In [None]:
import os
import pandas as pd

In [None]:
from api_utils import *
import apple_health as AppleHealth
import health_connect as HealthConnect

Select whether to query the pilot study conducted in English for CAS participants or the main study in German:

## Specify project for export

In [None]:
# PROJECT = 'PILOT_EN'
PROJECT = "MAIN_DE"

In [None]:
load_dotenv()

# Read environment variables
private_key_path = os.getenv('RKS_PRIVATE_KEY_PATH')
service_account_name = os.getenv('RKS_SERVICE_ACCOUNT')
if PROJECT == 'PILOT_EN':
    project_id = os.getenv('RKS_PROJECT_ID_CAS')
else: 
    project_id = os.getenv('RKS_PROJECT_ID')
base_url = os.getenv('BASE_URL')
token_url = f'{base_url}/identityserver/connect/token'

In [None]:
access_token = get_service_access_token(service_account_name, token_url)

In [None]:
ids = get_participant_ids(access_token, base_url, project_id)
ids

Check if this worked, `ids` should contain a list of all participant IDs for this project.

In [None]:
if PROJECT == 'PILOT_EN':
    segment_ids = {
        "iOS": "fd09bd40-a26b-42b3-86af-4a59cbba489a",
        "Android": "2c3457ae-3c5b-4616-8480-e1e4ac750cdd",
        "Garmin": "df0accf3-49ac-4436-a07c-26c2dc8a0319",
    }
else: 
    segment_ids = {
        "iOS": "d06bb52f-fecb-4625-94ee-26fddbbec8d6",
        "Android": "126ab0db-2207-47ac-afbc-f8925270c4e4"}    

## Specify data for export

Specify in the `data_specs` dictionary what kind of data and what data range you want to export.

In [None]:
data_specs = {
    "dates": ["2025-10-07", "2025-11-30"],
    "measurements": [
        "active_calories",
        "active_calories_daily",
        "blood_glucose",
        "blood_pressure_sys",
        "blood_pressure_dia",
        "body_temp",
        "distance",
        "distance_daily",
        "exercise_segments",
        "exercise_lat",
        "exercise_lon",
        "exercise_alt",
        "exercise_hacc",
        "exercise_vacc",
        "exercise_laps",
        "exercise_time",
        "heart_rate",
        "heart_rate_min",
        "heart_rate_max",
        "oxygen_saturation",
        "respiratory_rate",
        "resting_hr",
        "sleep",
        "steps",
        "steps_daily",
        "steps_hourly",
        "steps_half_hourly",
        "total_calories",
        "total_calories_daily",
        "vo2_max",
        "weight"
        ]
}

If needed, check additionally available data types, e.g.:

In [None]:
# HC_datatypes = HealthConnect.get_all_datatypes(access_token, project_id, base_url)
# iOS_datatypes = AppleHealth.get_all_datatypes(access_token, project_id, base_url)

## Get all AppleHealth data

In [None]:
iOS_ids = get_participants_in_segment(access_token, base_url, project_id, segment_ids['iOS'], page_size=500)

In [None]:
iOS_ids = get_participants_in_segment(access_token, base_url, project_id, segment_ids['iOS'], page_size=500)

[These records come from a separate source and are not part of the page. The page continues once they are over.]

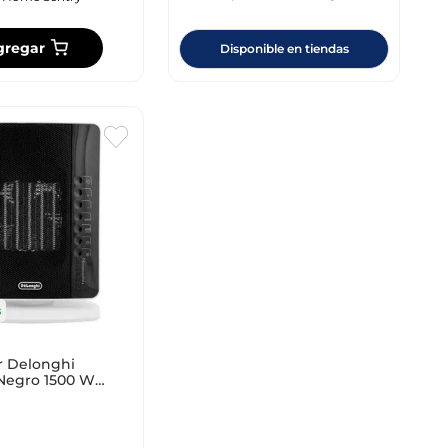
gregar
Disponible en tiendas
s
r Delonghi
Negro 1500 W
r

apple_results = AppleHealth.fetch_measurements(
    service_access_token=access_token,
    project_id=project_id,
    ids=iOS_ids,
    base_url=base_url,
    data_specs=data_specs
)

apple_results

## Get all HealthConnect data

In [None]:
android_ids = get_participants_in_segment(access_token, base_url, project_id, segment_ids['Android'], page_size=500)

print(android_ids)

android_results = HealthConnect.fetch_measurements(
    service_access_token=access_token,
    project_id=project_id,
    ids=android_ids,
    base_url=base_url,
    data_specs=data_specs
)

In [None]:
def export_results(results, by="pID", export_dir="./export", data_specs=None):
    """
    Export results dict to CSVs with optional date filtering.

    Args:
        results (dict): {participantID: {measurement: DataFrame}}
        by (str): "pID" for one CSV per participant,
                  "data_type" for one CSV per measurement type
        export_dir (str): folder to save CSVs into
        data_specs (dict): may contain 'dates': ['YYYY-MM-DD', 'YYYY-MM-DD']
    """
    os.makedirs(export_dir, exist_ok=True)

    # --- Date filter setup ---
    start_date, end_date = None, None
    if data_specs and "dates" in data_specs:
        if len(data_specs["dates"]) >= 1 and data_specs["dates"][0]:
            start_date = pd.to_datetime(data_specs["dates"][0]).tz_localize("UTC")
        if len(data_specs["dates"]) >= 2 and data_specs["dates"][1]:
            # include full last day by adding 23:59:59
            end_date = pd.to_datetime(data_specs["dates"][1]).tz_localize("UTC") + pd.Timedelta(days=1) - pd.Timedelta(seconds=1)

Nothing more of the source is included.